(Records from a dataset)
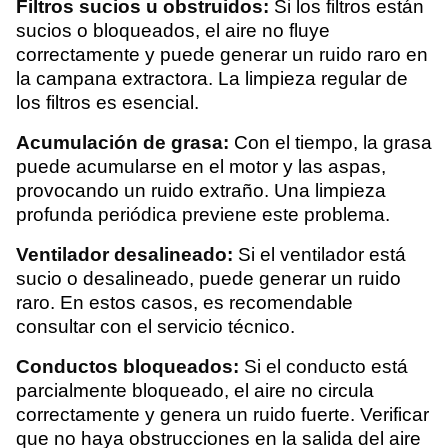
Filtros sucios u obstruidos:
Si los filtros están
sucios o bloqueados, el aire no fluye
correctamente y puede generar un ruido raro en
la campana extractora. La limpieza regular de
los filtros es esencial.
Acumulación de grasa:
Con el tiempo, la grasa
puede acumularse en el motor y las aspas,
provocando un ruido extraño. Una limpieza
profunda periódica previene este problema.
Ventilador desalineado:
Si el ventilador está
sucio o desalineado, puede generar un ruido
raro. En estos casos, es recomendable
consultar con el servicio técnico.
Conductos bloqueados:
Si el conducto está
parcialmente bloqueado, el aire no circula
correctamente y genera un ruido fuerte. Verificar
que no haya obstrucciones en la salida del aire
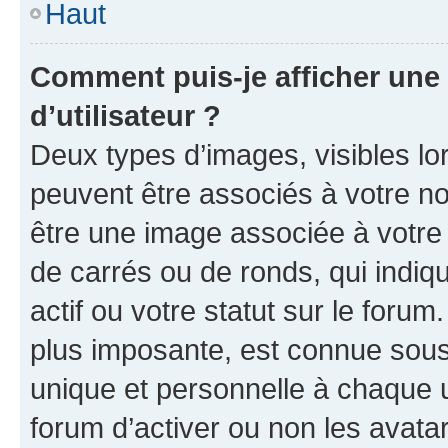
Haut
Comment puis-je afficher un
d’utilisateur ?
Deux types d’images, visibles lo
peuvent être associés à votre nom
être une image associée à votre 
de carrés ou de ronds, qui indi
actif ou votre statut sur le foru
plus imposante, est connue sous
unique et personnelle à chaque ut
forum d’activer ou non les avatar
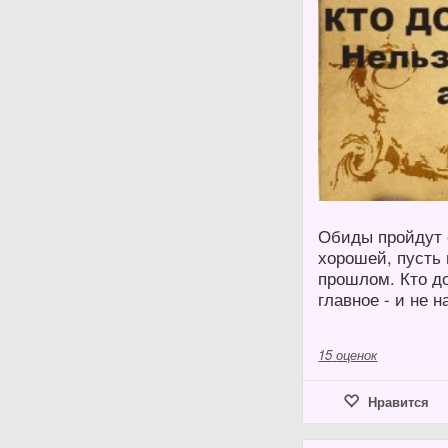
Обиды пройдут 
хорошей, пусть 
прошлом. Кто до
главное - и не н
15
оценок
Нравится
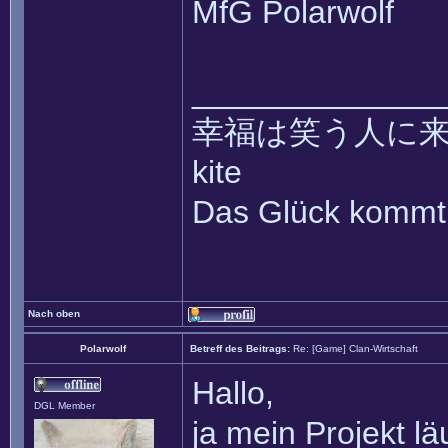
MfG Polarwolf
______________
幸福は笑う人に来て ~~ 
kite
Das Glück kommt 
Nach oben
Polarwolf
Betreff des Beitrags:
Re: [Game] Clan-Wirtschaft
Hallo,
DGL Member
ja mein Projekt l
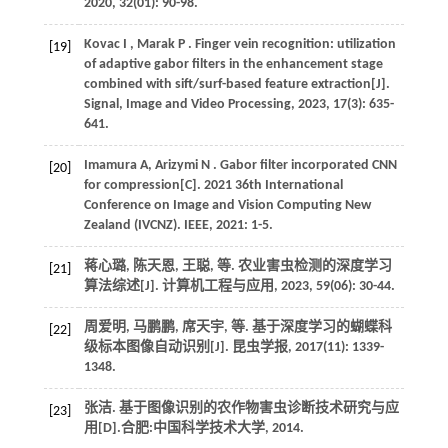
2020
,
32
(01): 90-98.
Kovac
I
,
Marak
P
. Finger vein recognition: utilization
[19]
of adaptive gabor filters in the enhancement stage
combined with sift/surf-based feature extraction[J].
Signal, Image and Video Processing
,
2023
,
17
(3): 635-
641.
Imamura
A
,
Arizymi
N
. Gabor filter incorporated CNN
[20]
for compression[C].
2021 36th International
Conference on Image and Vision Computing New
Zealand (IVCNZ)
. IEEE,
2021
: 1-5.
蒋心璐, 陈天恩, 王聪,
等
. 农业害虫检测的深度学习
[21]
算法综述[J].
计算机工程与应用
,
2023
,
59
(06): 30-44.
周爱明, 马鹏鹏, 席天宇,
等
. 基于深度学习的蝴蝶科
[22]
级标本图像自动识别[J].
昆虫学报
,
2017
(11): 1339-
1348.
张洁. 基于图像识别的农作物害虫诊断技术研究与应
[23]
用[D].合肥:中国科学技术大学,
2014
.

> Work to complete
Nothing should appear in the answer except the lines above from the line with "provocando un ruido extraño. Una limpieza" through the line with "correctamente y genera", both included, written out exactly.

> Result for this task
provocando un ruido extraño. Una limpieza
profunda periódica previene este problema.
Ventilador desalineado:
Si el ventilador está
sucio o desalineado, puede generar un ruido
raro. En estos casos, es recomendable
consultar con el servicio técnico.
Conductos bloqueados:
Si el conducto está
parcialmente bloqueado, el aire no circula
correctamente y genera un ruido fuerte. Verificar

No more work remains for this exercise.